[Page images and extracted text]
»»

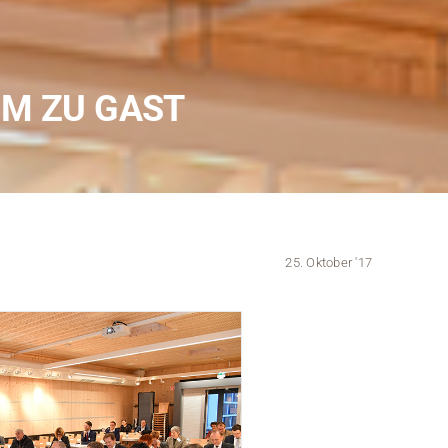
Kontakt
Medien
UM ZU GAST
Stellenangebote
News
Veranstaltungen
25. Oktober '17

««

In the copy, include every line of the entries above exactly and none of the pictures.

Kontakt
Medien
UM ZU GAST
Stellenangebote
News
Veranstaltungen
25. Oktober '17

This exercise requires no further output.